About Dianosic
Dianosic is a deeptech, clinical-stage start-up developing transformative intranasal formulations of well-established active pharmaceutical ingredients to unlock new therapeutic potential and improve patient outcomes. Our mission is to bring long-acting, cost-effective, safe, and patient-friendly therapies to the market.
Building on its proprietary intranasal insert platform, Dianosic is expanding from respiratory indications (chronic allergic rhinitis, chronic rhinosinusitis) into Nose-To-Brain (N2B) delivery for CNS diseases including schizophrenia and Parkinson's disease. This role is central to advancing our next-generation formulation and drug-delivery system into clinical development.
Role Overview
We are seeking an experienced Manager of Clinical Operations with strong expertise in early-stage drug development to lead our first-in-human and Phase I/II programs. Beyond clinical execution, this role plays a key part in translational and preclinical strategy to ensure seamless progression from animal models to human studies — particularly for N2B delivery.
You will work cross-functionally with R&D, Regulatory, CMC, external partners, CROs, and academic collaborators, shaping both the operational and scientific foundations of our CNS programs.
Key ResponsibilitiesClinical Development Strategy & Leadership
· Define and refine clinical development strategies for our product platform in CNS.
· Design and lead early-stage clinical development plans, integrating scientific, operational, and regulatory components.
· Drive innovation in trial design and leverage existing data to streamline development timelines.
· Provide strategic clinical input to advisory boards, KOL discussions, and key internal meetings.
Clinical Operations Execution
· Lead full clinical operations for Phase I/II studies, from protocol design to study close-out.
· Oversee CRO and vendor selection, contracting, and performance oversight.
· Manage study timelines, budgets, and operational plans, ensuring high-quality execution.
· Ensure compliance with ICH-GCP, ISO 14155, MDR, and relevant EU/US regulatory expectations.
· Author/review essential study documentation: protocols, IBs, amendments, CSRs, ICFs, and patient-facing materials.
· Contribute to ongoing clinical activities in chronic allergic rhinitis
Translational & Preclinical Contribution
· Support the design of nonclinical studies needed for first-in-human trial authorization.

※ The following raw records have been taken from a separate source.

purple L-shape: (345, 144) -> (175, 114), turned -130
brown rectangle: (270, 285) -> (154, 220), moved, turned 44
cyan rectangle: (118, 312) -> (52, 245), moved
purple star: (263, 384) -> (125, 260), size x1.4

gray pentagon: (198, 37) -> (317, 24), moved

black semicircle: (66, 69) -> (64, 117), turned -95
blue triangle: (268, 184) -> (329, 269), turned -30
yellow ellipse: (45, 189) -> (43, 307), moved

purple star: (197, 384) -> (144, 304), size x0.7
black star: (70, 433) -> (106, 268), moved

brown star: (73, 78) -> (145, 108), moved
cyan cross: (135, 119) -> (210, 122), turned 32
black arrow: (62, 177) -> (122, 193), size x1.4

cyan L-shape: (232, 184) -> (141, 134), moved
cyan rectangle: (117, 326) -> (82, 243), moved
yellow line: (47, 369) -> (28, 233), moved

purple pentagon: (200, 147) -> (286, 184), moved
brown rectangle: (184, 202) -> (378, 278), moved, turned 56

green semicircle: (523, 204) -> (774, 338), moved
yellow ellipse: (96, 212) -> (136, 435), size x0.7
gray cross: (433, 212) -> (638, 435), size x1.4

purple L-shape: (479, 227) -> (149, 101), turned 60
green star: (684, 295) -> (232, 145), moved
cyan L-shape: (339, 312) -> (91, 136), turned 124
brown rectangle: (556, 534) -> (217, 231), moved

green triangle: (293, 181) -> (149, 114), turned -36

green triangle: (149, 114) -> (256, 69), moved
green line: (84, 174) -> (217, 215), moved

· Contribute to data interpretation and translational modelling for dose selection and delivery parameters.
· Participate in preclinical N2B study planning (PK/PD, biodistribution, neurotoxicity, behavioral endpoints).

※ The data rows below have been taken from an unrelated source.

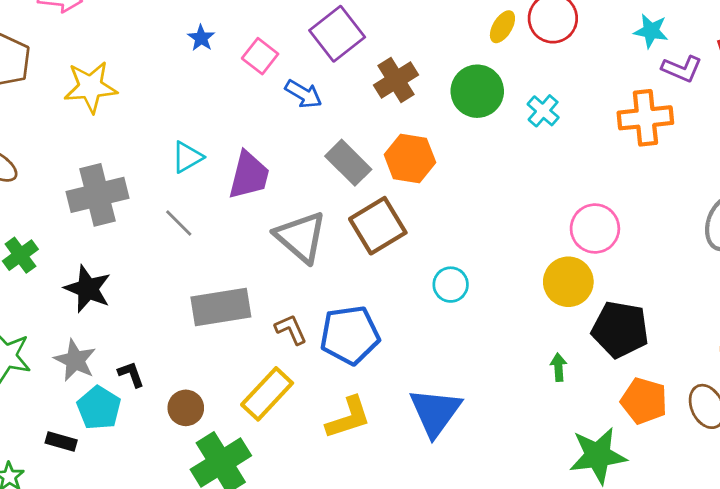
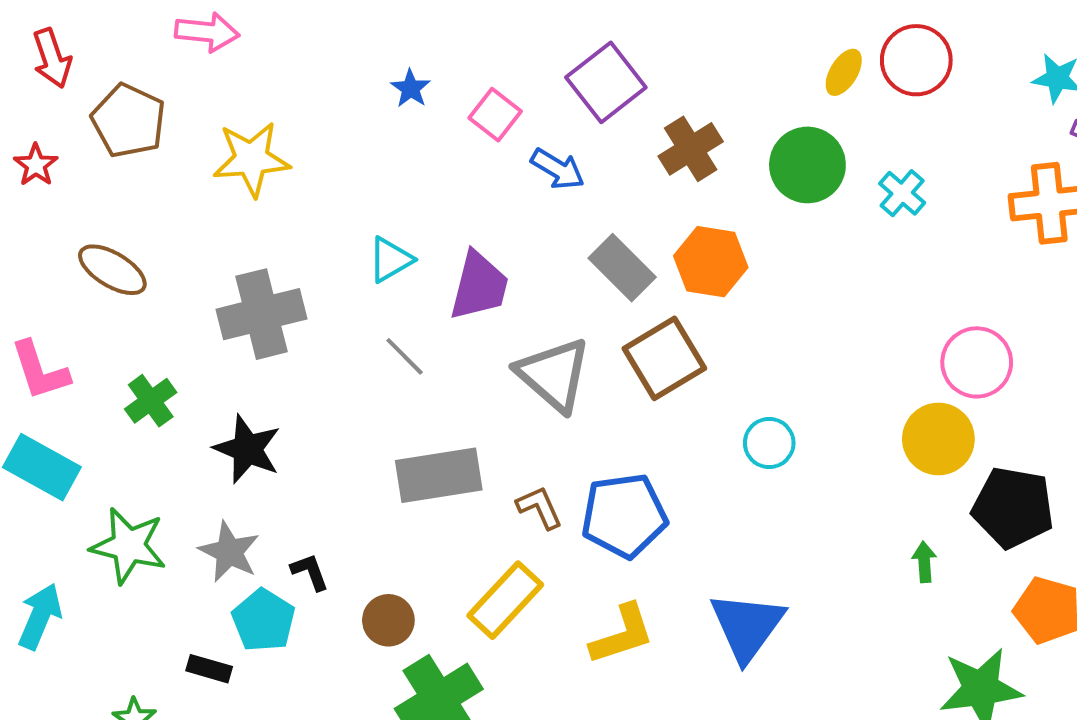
gray line: (179, 223) -> (405, 356), moved

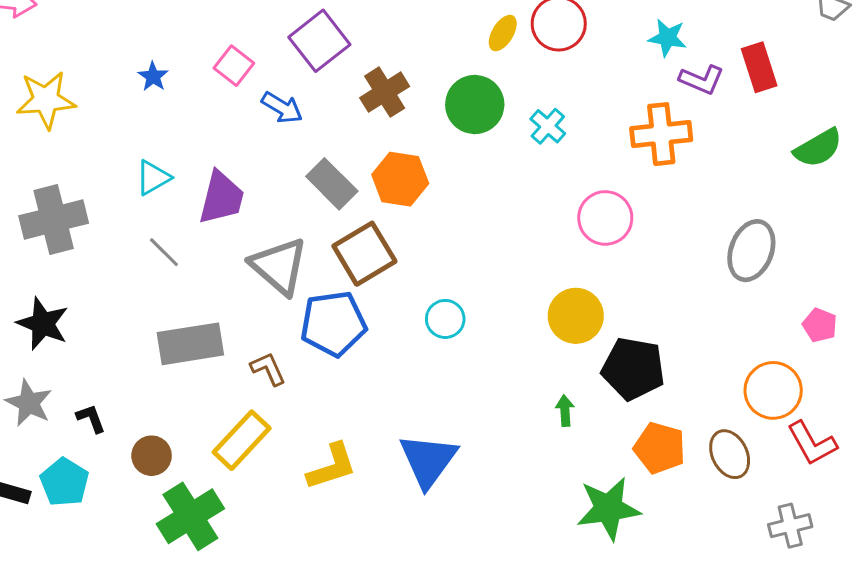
blue star: (411, 88) -> (153, 77), moved
pink circle: (977, 362) -> (605, 218), moved
blue pentagon: (624, 516) -> (333, 324), moved
cyan pentagon: (263, 620) -> (65, 482), moved

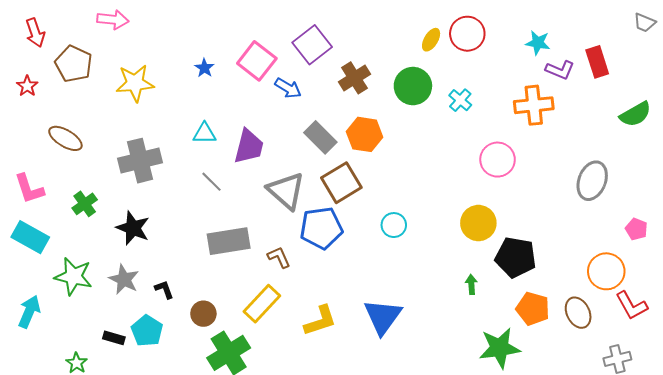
pink square: (234, 66) -> (257, 61), size x1.5
cyan triangle: (153, 178) -> (204, 133), turned 30

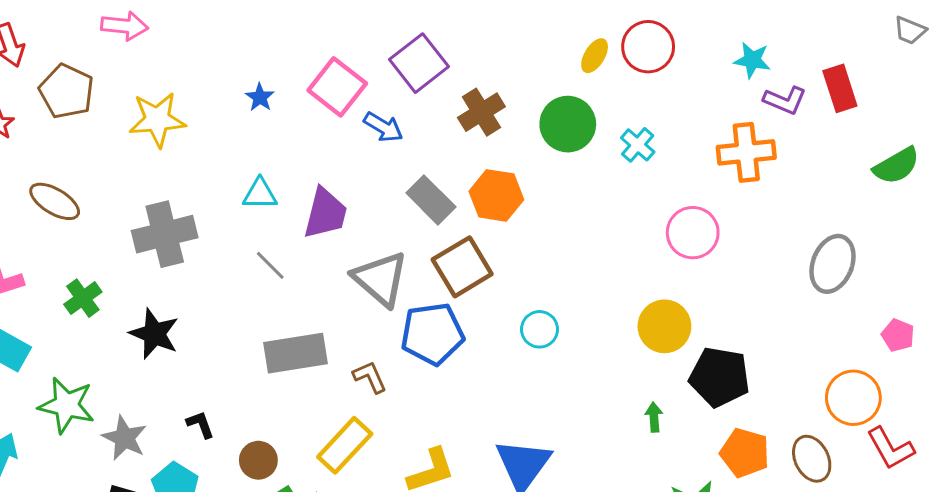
gray star: (124, 279) -> (125, 438), moved

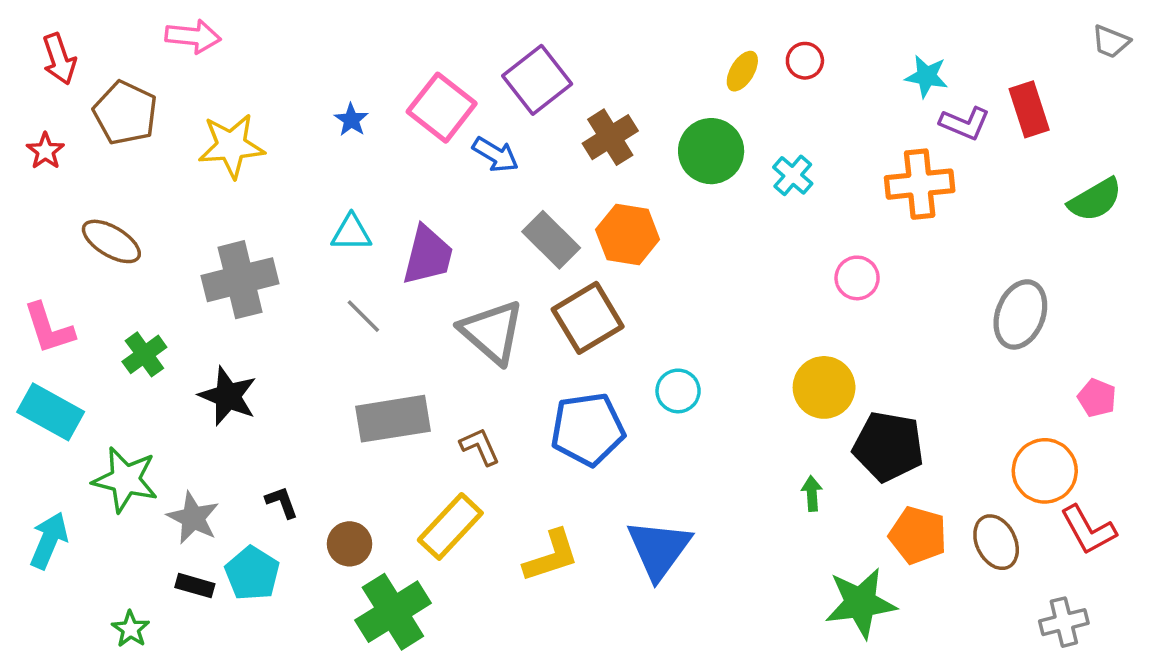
red circle: (648, 47) -> (805, 61), size x0.6
pink circle: (693, 233) -> (857, 278), size x0.7
blue pentagon: (432, 334) -> (588, 429), moved

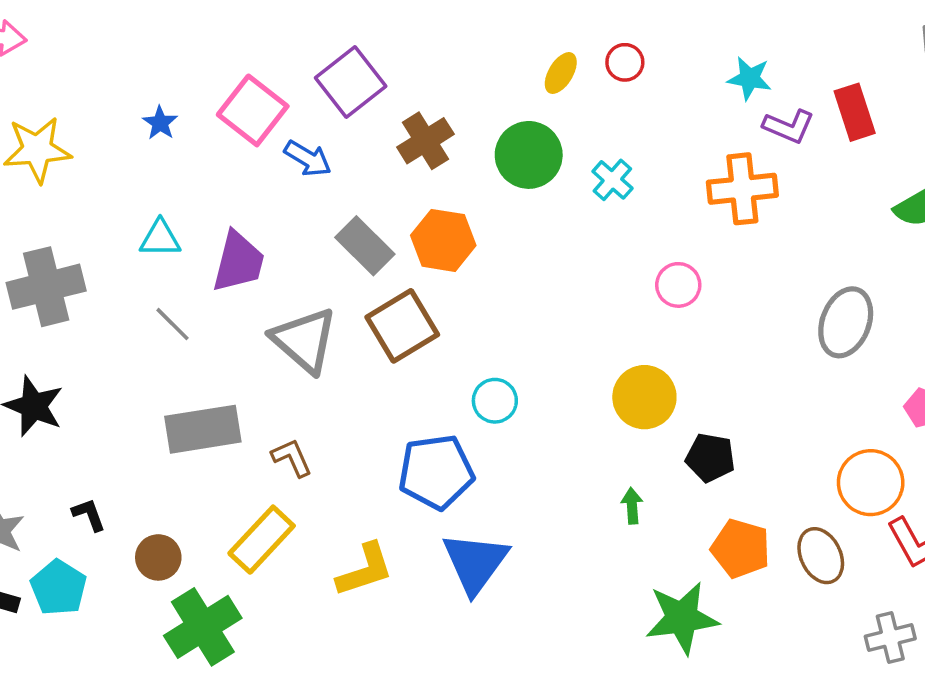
blue pentagon: (588, 429) -> (436, 472), moved
black pentagon: (888, 447) -> (710, 458), size x0.7

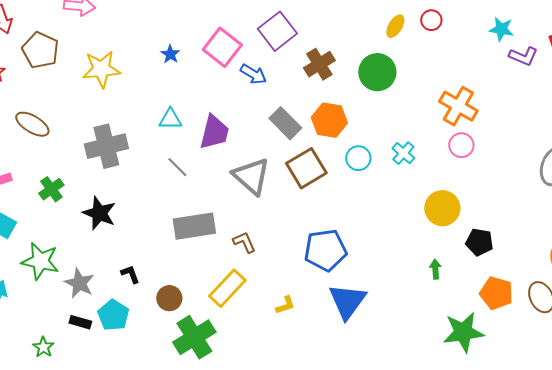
cyan cross: (612, 180) -> (403, 153), moved
orange cross: (742, 189) -> (458, 106), moved, turned 36
cyan circle: (495, 401) -> (358, 158), moved
yellow L-shape: (365, 570) -> (285, 305), size x0.6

· Ensure alignment between preclinical evidence packages and clinical development needs.
· Knowledge of N2B administration pathways and translational methodologies is a strong asset.
Regulatory Interactions
· Prepare and contribute to IND/IMPD/CTA submissions and subsequent amendments in partnership with our CMC Director.

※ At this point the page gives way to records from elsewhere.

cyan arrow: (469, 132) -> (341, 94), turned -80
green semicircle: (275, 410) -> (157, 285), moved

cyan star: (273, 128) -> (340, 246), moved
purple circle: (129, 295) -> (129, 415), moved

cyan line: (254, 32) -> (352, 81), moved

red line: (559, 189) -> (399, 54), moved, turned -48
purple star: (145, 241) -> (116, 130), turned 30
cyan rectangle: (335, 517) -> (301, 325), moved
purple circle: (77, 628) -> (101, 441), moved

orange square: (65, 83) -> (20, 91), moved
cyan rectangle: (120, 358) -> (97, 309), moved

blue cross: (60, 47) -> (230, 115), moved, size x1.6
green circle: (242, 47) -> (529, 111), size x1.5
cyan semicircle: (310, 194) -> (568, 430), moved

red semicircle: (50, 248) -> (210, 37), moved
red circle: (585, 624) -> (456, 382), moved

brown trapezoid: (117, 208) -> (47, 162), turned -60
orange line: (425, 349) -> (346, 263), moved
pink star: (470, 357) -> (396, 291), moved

· Engage with EMA, FDA, and national authorities to support clinical program advancement.
· Understand regulatory frameworks for drug–device combinations in the EU and US.
Profile & QualificationsClinical Development Expertise
· Advanced degree in Life Sciences, Pharmacy, Neuroscience, or related field (PharmD, MSc, PhD, MD).
· Minimum 5 years of experience in early-stage clinical development.
· Strong knowledge of intranasal drug delivery and/or CNS or respiratory therapeutic areas.
· Demonstrated ability to interpret clinical safety and efficacy data.
· Understanding of clinical methodologies, statistical concepts, and trial design principles.
Translational & Preclinical Knowledge
· Working knowledge of translational research approaches bridging nonclinical and clinical development.
· Ability to contribute to nonclinical study design and dose-selection rationale.
· Familiarity with PK/PD modelling and biodistribution considerations in N2B delivery.
Clinical Operations Execution
· Proven experience managing Phase I/II studies, including hands-on protocol development.
· Strong track record of CRO/vendor oversight and operational delivery.
· Experience authoring key clinical documentation and managing TMF-quality standards.
Regulatory Competence
· Strong knowledge of ICH-GCP, EU/US regulatory frameworks, and CTA/IND processes.
· Experience with drug–device combination requirements.
Leadership & Soft Skills
· Entrepreneurial mindset and ability to thrive in a fast-paced start-up.
· Excellent communication skills with a collaborative, cross-functional leadership style.
· Strong analytical and problem-solving abilities.
· High adaptability, ownership, and forward-looking attitude.
· Fluent in English; French is a strong plus.
What We Offer
· A unique opportunity to shape the first clinical development plan for a novel N2B formulation and drug-delivery platform.
· A collaborative, agile environment bridging pharma, medtech, and neuroscience.
· Competitive compensation package.
· Exposure to high-impact partnerships with CROs, CDMOs, academic labs, and pharmaceutical companies.
· Significant growth potential as Dianosic scales its CNS programs globally.